* **What the task asks**:
Each entry needs to appear again, retyped exactly as it is below.

(Records from a data source)
○ ○ ○ ○ ○
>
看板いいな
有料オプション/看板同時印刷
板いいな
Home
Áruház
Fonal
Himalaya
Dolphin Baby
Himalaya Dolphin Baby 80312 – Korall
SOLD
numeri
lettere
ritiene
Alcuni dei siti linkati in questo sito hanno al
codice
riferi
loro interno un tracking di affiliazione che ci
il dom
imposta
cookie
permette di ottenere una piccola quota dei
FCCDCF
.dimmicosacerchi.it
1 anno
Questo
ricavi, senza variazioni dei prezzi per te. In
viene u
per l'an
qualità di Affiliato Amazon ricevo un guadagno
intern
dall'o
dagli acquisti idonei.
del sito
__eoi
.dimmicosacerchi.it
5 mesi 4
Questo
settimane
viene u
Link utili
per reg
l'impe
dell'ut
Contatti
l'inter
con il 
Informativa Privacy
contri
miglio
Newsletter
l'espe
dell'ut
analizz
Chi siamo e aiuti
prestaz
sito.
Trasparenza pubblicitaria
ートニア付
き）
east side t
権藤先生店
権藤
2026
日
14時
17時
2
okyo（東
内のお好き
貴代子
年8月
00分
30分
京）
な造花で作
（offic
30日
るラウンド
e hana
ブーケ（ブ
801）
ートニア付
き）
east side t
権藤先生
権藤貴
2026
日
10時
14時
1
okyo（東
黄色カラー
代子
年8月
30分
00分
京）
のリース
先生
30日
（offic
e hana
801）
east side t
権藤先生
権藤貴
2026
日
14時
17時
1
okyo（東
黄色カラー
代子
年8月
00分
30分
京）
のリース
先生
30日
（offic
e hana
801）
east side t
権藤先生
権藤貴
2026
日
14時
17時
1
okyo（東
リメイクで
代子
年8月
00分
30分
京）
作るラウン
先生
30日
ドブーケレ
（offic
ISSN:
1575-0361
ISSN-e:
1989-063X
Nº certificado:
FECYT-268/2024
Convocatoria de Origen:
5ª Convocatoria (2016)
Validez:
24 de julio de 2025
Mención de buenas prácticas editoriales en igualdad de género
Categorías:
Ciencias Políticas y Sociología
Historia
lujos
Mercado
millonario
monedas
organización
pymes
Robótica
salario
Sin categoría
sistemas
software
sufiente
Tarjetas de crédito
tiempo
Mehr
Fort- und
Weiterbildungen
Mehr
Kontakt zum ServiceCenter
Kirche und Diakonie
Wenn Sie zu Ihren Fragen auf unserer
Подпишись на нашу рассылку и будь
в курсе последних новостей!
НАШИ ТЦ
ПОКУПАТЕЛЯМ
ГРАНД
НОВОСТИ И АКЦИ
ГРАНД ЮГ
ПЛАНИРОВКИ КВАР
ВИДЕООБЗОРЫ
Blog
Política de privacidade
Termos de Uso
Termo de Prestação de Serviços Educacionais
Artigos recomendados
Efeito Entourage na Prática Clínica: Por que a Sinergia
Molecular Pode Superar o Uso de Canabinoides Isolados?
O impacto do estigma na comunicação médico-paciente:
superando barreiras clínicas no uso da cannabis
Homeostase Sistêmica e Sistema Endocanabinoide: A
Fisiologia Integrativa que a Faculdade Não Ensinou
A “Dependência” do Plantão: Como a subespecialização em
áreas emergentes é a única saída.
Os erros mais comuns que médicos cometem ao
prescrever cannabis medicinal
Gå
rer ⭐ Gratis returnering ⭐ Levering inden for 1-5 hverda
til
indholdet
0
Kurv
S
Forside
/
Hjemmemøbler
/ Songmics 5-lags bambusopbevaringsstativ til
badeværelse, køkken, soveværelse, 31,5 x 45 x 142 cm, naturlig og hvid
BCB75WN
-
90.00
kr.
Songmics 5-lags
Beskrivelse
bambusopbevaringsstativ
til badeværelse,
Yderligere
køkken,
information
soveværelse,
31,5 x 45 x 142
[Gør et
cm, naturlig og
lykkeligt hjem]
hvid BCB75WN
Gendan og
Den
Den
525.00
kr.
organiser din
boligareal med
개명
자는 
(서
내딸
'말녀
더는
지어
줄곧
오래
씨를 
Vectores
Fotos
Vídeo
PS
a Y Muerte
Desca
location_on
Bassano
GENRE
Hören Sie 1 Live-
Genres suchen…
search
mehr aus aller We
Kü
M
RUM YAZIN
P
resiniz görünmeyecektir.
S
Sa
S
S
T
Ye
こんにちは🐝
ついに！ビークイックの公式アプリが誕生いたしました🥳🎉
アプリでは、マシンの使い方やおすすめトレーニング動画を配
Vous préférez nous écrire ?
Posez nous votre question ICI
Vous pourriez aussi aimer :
○ ○ ○ ○ ○
* **Answer space**:
>
看板いいな
有料オプション/看板同時印刷
板いいな
Home
Áruház
Fonal
Himalaya
Dolphin Baby
Himalaya Dolphin Baby 80312 – Korall
SOLD
numeri
lettere
ritiene
Alcuni dei siti linkati in questo sito hanno al
codice
riferi
loro interno un tracking di affiliazione che ci
il dom
imposta
cookie
permette di ottenere una piccola quota dei
FCCDCF
.dimmicosacerchi.it
1 anno
Questo
ricavi, senza variazioni dei prezzi per te. In
viene u
per l'an
qualità di Affiliato Amazon ricevo un guadagno
intern
dall'o
dagli acquisti idonei.
del sito
__eoi
.dimmicosacerchi.it
5 mesi 4
Questo
settimane
viene u
Link utili
per reg
l'impe
dell'ut
Contatti
l'inter
con il 
Informativa Privacy
contri
miglio
Newsletter
l'espe
dell'ut
analizz
Chi siamo e aiuti
prestaz
sito.
Trasparenza pubblicitaria
ートニア付
き）
east side t
権藤先生店
権藤
2026
日
14時
17時
2
okyo（東
内のお好き
貴代子
年8月
00分
30分
京）
な造花で作
（offic
30日
るラウンド
e hana
ブーケ（ブ
801）
ートニア付
き）
east side t
権藤先生
権藤貴
2026
日
10時
14時
1
okyo（東
黄色カラー
代子
年8月
30分
00分
京）
のリース
先生
30日
（offic
e hana
801）
east side t
権藤先生
権藤貴
2026
日
14時
17時
1
okyo（東
黄色カラー
代子
年8月
00分
30分
京）
のリース
先生
30日
（offic
e hana
801）
east side t
権藤先生
権藤貴
2026
日
14時
17時
1
okyo（東
リメイクで
代子
年8月
00分
30分
京）
作るラウン
先生
30日
ドブーケレ
（offic
ISSN:
1575-0361
ISSN-e:
1989-063X
Nº certificado:
FECYT-268/2024
Convocatoria de Origen:
5ª Convocatoria (2016)
Validez:
24 de julio de 2025
Mención de buenas prácticas editoriales en igualdad de género
Categorías:
Ciencias Políticas y Sociología
Historia
lujos
Mercado
millonario
monedas
organización
pymes
Robótica
salario
Sin categoría
sistemas
software
sufiente
Tarjetas de crédito
tiempo
Mehr
Fort- und
Weiterbildungen
Mehr
Kontakt zum ServiceCenter
Kirche und Diakonie
Wenn Sie zu Ihren Fragen auf unserer
Подпишись на нашу рассылку и будь
в курсе последних новостей!
НАШИ ТЦ
ПОКУПАТЕЛЯМ
ГРАНД
НОВОСТИ И АКЦИ
ГРАНД ЮГ
ПЛАНИРОВКИ КВАР
ВИДЕООБЗОРЫ
Blog
Política de privacidade
Termos de Uso
Termo de Prestação de Serviços Educacionais
Artigos recomendados
Efeito Entourage na Prática Clínica: Por que a Sinergia
Molecular Pode Superar o Uso de Canabinoides Isolados?
O impacto do estigma na comunicação médico-paciente:
superando barreiras clínicas no uso da cannabis
Homeostase Sistêmica e Sistema Endocanabinoide: A
Fisiologia Integrativa que a Faculdade Não Ensinou
A “Dependência” do Plantão: Como a subespecialização em
áreas emergentes é a única saída.
Os erros mais comuns que médicos cometem ao
prescrever cannabis medicinal
Gå
rer ⭐ Gratis returnering ⭐ Levering inden for 1-5 hverda
til
indholdet
0
Kurv
S
Forside
/
Hjemmemøbler
/ Songmics 5-lags bambusopbevaringsstativ til
badeværelse, køkken, soveværelse, 31,5 x 45 x 142 cm, naturlig og hvid
BCB75WN
-
90.00
kr.
Songmics 5-lags
Beskrivelse
bambusopbevaringsstativ
til badeværelse,
Yderligere
køkken,
information
soveværelse,
31,5 x 45 x 142
[Gør et
cm, naturlig og
lykkeligt hjem]
hvid BCB75WN
Gendan og
Den
Den
525.00
kr.
organiser din
boligareal med
개명
자는 
(서
내딸
'말녀
더는
지어
줄곧
오래
씨를 
Vectores
Fotos
Vídeo
PS
a Y Muerte
Desca
location_on
Bassano
GENRE
Hören Sie 1 Live-
Genres suchen…
search
mehr aus aller We
Kü
M
RUM YAZIN
P
resiniz görünmeyecektir.
S
Sa
S
S
T
Ye
こんにちは🐝
ついに！ビークイックの公式アプリが誕生いたしました🥳🎉
アプリでは、マシンの使い方やおすすめトレーニング動画を配
Vous préférez nous écrire ?
Posez nous votre question ICI
Vous pourriez aussi aimer :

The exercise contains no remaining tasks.